Start of MATERIALS PROVIDED
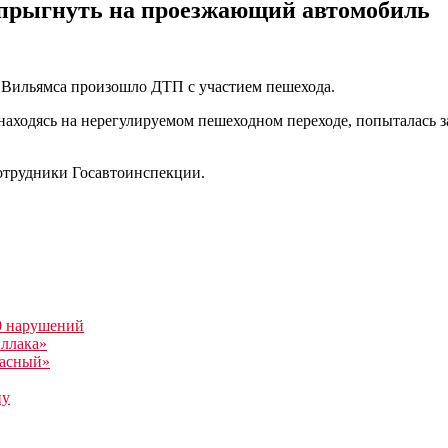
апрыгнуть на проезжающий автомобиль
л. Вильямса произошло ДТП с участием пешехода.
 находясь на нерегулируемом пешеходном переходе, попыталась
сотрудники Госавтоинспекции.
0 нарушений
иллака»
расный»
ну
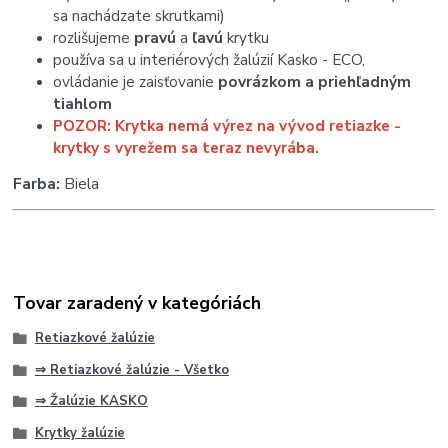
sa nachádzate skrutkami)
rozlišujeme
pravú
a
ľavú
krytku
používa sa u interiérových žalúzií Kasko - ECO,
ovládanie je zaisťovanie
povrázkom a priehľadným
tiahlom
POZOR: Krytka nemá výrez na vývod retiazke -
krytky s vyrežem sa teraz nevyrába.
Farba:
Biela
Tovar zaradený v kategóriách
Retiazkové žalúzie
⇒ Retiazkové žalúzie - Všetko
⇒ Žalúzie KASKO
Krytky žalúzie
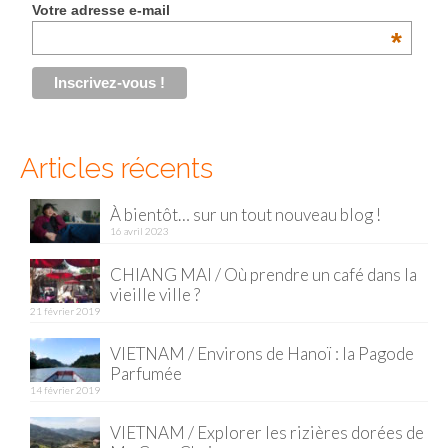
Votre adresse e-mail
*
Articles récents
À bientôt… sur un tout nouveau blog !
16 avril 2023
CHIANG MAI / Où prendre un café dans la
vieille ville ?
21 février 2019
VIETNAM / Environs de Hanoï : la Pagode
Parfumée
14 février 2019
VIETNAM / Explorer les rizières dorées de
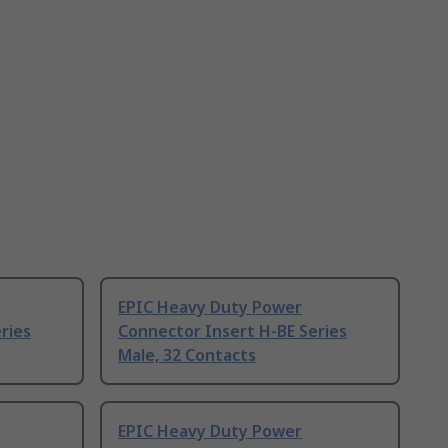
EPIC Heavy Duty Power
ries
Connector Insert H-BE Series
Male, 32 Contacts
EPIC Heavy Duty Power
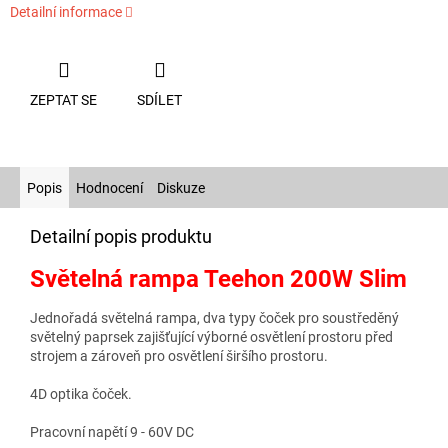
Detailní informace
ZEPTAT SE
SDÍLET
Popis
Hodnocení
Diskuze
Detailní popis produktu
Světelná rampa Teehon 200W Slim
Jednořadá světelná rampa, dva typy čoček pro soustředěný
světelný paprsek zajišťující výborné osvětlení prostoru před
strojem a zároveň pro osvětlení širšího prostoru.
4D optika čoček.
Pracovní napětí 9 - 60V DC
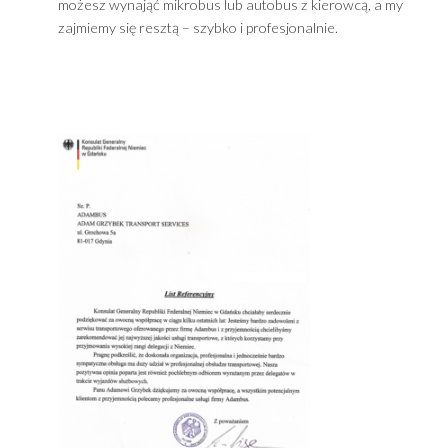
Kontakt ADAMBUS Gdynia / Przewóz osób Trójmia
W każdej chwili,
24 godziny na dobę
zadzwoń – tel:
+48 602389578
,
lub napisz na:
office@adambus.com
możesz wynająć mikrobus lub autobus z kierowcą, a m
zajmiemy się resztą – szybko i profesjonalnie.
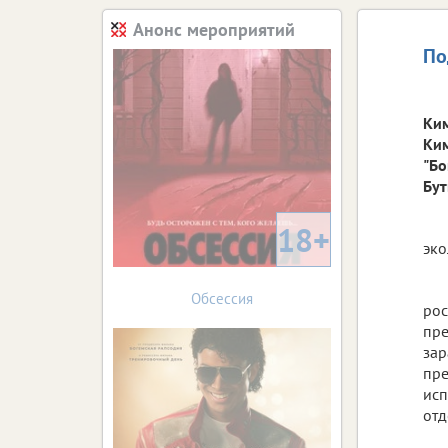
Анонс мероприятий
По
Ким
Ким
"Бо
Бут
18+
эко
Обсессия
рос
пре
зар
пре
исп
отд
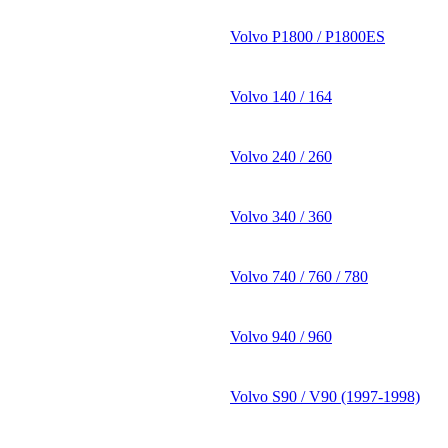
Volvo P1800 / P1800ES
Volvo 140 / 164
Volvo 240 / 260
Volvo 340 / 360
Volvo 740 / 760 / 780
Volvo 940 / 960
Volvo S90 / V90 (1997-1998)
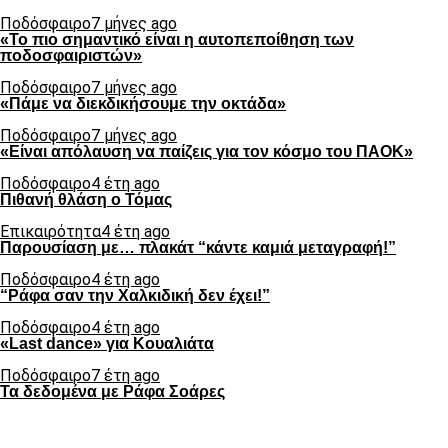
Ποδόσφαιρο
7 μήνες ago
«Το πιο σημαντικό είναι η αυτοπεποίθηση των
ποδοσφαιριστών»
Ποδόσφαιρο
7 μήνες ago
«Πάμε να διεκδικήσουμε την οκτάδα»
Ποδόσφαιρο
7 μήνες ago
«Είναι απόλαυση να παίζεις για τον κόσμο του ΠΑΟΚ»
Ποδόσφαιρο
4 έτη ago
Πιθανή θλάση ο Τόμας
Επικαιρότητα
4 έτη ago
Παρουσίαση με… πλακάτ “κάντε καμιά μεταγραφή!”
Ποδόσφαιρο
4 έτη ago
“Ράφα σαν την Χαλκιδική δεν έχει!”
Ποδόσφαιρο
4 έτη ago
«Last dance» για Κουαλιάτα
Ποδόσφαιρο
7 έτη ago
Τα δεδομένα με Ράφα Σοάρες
End of MATERIALS PROVIDED
Start of MATERIALS PROVIDED
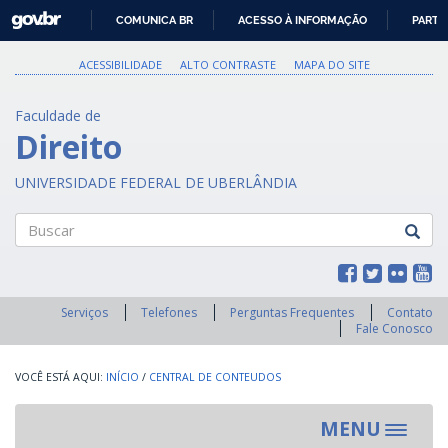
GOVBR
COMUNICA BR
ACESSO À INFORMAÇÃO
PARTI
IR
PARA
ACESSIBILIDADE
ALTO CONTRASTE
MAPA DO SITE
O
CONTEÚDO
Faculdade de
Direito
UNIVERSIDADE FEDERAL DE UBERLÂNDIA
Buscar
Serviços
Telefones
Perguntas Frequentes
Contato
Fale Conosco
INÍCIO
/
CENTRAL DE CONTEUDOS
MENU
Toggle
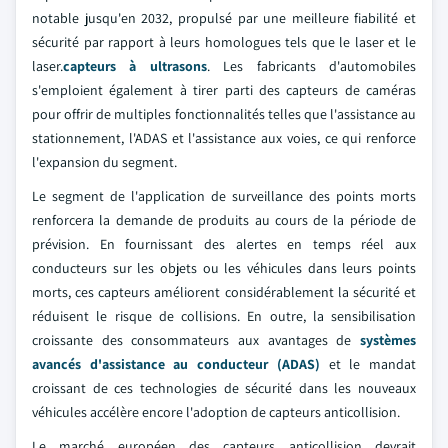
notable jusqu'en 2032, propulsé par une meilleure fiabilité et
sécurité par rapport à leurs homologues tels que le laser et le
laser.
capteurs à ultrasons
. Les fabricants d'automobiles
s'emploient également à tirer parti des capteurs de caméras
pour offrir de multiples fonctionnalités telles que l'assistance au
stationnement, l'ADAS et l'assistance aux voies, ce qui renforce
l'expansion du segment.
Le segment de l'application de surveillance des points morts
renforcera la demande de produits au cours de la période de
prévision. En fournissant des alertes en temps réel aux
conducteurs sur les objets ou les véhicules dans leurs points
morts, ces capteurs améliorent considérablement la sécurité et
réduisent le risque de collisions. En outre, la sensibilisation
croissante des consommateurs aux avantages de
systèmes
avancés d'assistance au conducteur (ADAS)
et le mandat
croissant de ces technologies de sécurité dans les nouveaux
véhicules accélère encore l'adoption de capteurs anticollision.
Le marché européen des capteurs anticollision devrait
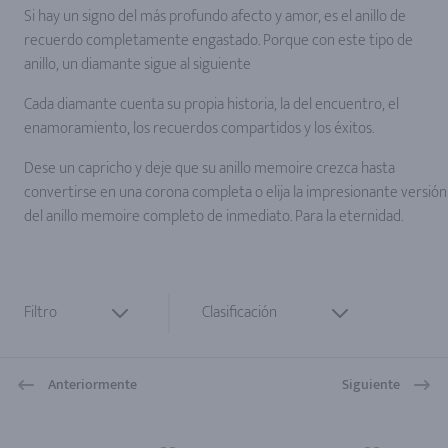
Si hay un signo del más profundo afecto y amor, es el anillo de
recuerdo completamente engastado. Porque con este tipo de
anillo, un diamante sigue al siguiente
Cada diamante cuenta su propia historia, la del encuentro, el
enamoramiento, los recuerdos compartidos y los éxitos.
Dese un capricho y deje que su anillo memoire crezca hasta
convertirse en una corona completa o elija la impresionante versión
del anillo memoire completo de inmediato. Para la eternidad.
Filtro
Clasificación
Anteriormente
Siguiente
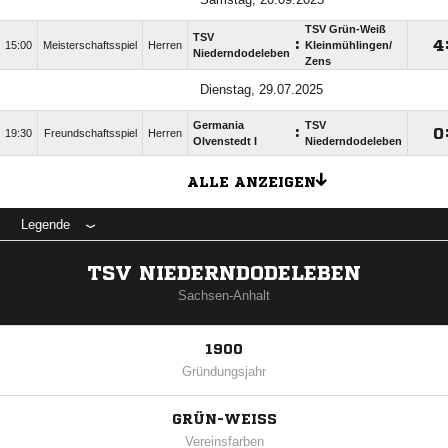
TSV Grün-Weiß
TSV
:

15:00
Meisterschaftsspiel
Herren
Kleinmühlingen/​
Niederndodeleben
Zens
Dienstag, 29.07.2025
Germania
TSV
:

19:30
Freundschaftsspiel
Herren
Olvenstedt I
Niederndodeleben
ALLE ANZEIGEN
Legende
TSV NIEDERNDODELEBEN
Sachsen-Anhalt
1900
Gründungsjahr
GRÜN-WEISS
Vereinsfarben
End of MATERIALS PROVIDED
Start of MATERIALS PROVIDED
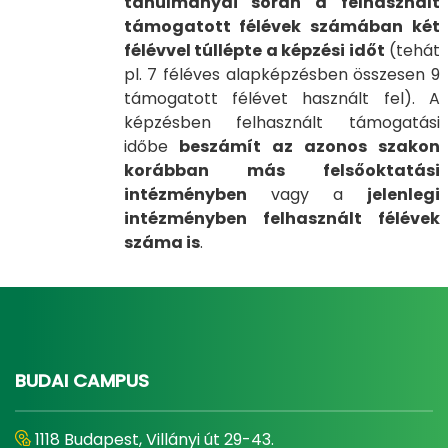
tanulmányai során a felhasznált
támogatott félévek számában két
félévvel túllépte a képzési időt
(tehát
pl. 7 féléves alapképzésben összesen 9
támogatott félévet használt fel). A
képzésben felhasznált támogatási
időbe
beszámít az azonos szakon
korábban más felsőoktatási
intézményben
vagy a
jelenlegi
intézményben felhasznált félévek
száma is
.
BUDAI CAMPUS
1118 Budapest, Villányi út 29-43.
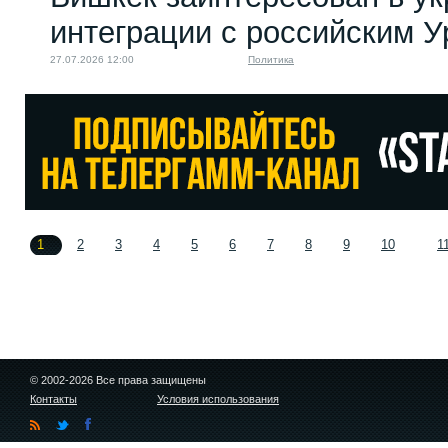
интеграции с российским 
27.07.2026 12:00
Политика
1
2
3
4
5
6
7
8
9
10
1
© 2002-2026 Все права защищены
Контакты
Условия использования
End of MATERIALS PROVIDED
__DIRECTIONS__
Above are the records. Copy only the lines from the one with "апрыгнуть на проезжающий автомобиль" through the one with "Παρουσίαση με… πλακάτ", exactly, with no pictures.

__OUTPUT FOR THIS EXERCISE__
апрыгнуть на проезжающий автомобиль
л. Вильямса произошло ДТП с участием пешехода.
 находясь на нерегулируемом пешеходном переходе, попыталась
сотрудники Госавтоинспекции.
0 нарушений
иллака»
расный»
ну
sa nachádzate skrutkami)
rozlišujeme
pravú
a
ľavú
krytku
používa sa u interiérových žalúzií Kasko - ECO,
ovládanie je zaisťovanie
povrázkom a priehľadným
tiahlom
POZOR: Krytka nemá výrez na vývod retiazke -
krytky s vyrežem sa teraz nevyrába.
Farba:
Biela
Tovar zaradený v kategóriách
Retiazkové žalúzie
⇒ Retiazkové žalúzie - Všetko
⇒ Žalúzie KASKO
Krytky žalúzie
Votre adresse e-mail
*
Articles récents
À bientôt… sur un tout nouveau blog !
16 avril 2023
CHIANG MAI / Où prendre un café dans la
vieille ville ?
21 février 2019
VIETNAM / Environs de Hanoï : la Pagode
Parfumée
14 février 2019
VIETNAM / Explorer les rizières dorées de
EPIC Heavy Duty Power
ries
Connector Insert H-BE Series
Male, 32 Contacts
EPIC Heavy Duty Power
Detailní informace
ZEPTAT SE
SDÍLET
Popis
Hodnocení
Diskuze
Detailní popis produktu
Světelná rampa Teehon 200W Slim
Jednořadá světelná rampa, dva typy čoček pro soustředěný
světelný paprsek zajišťující výborné osvětlení prostoru před
strojem a zároveň pro osvětlení širšího prostoru.
4D optika čoček.
Pracovní napětí 9 - 60V DC
Kontakt ADAMBUS Gdynia / Przewóz osób Trójmia
W każdej chwili,
24 godziny na dobę
zadzwoń – tel:
+48 602389578
,
lub napisz na:
office@adambus.com
możesz wynająć mikrobus lub autobus z kierowcą, a m
zajmiemy się resztą – szybko i profesjonalnie.
Анонс мероприятий
По
Ким
Ким
"Бо
Бут
18+
эко
Обсессия
рос
пре
зар
пре
исп
отд
Volvo P1800 / P1800ES
Volvo 140 / 164
Volvo 240 / 260
Volvo 340 / 360
Volvo 740 / 760 / 780
Volvo 940 / 960
Volvo S90 / V90 (1997-1998)
Ποδόσφαιρο
7 μήνες ago
«Το πιο σημαντικό είναι η αυτοπεποίθηση των
ποδοσφαιριστών»
Ποδόσφαιρο
7 μήνες ago
«Πάμε να διεκδικήσουμε την οκτάδα»
Ποδόσφαιρο
7 μήνες ago
«Είναι απόλαυση να παίζεις για τον κόσμο του ΠΑΟΚ»
Ποδόσφαιρο
4 έτη ago
Πιθανή θλάση ο Τόμας
Επικαιρότητα
4 έτη ago
Παρουσίαση με… πλακάτ “κάντε καμιά μεταγραφή!”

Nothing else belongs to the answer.